● **Work request**
Only an exact repeat of the listing, without its images, counts as the answer.

● **Task material**
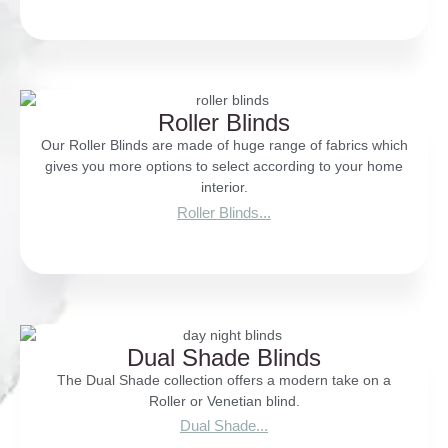
Roller Blinds
Our Roller Blinds are made of huge range of fabrics which
gives you more options to select according to your home
interior.
Roller Blinds...
Dual Shade Blinds
The Dual Shade collection offers a modern take on a
Roller or Venetian blind.
Dual Shade...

● **Reply to the exercise**
Roller Blinds
Our Roller Blinds are made of huge range of fabrics which
gives you more options to select according to your home
interior.
Roller Blinds...
Dual Shade Blinds
The Dual Shade collection offers a modern take on a
Roller or Venetian blind.
Dual Shade...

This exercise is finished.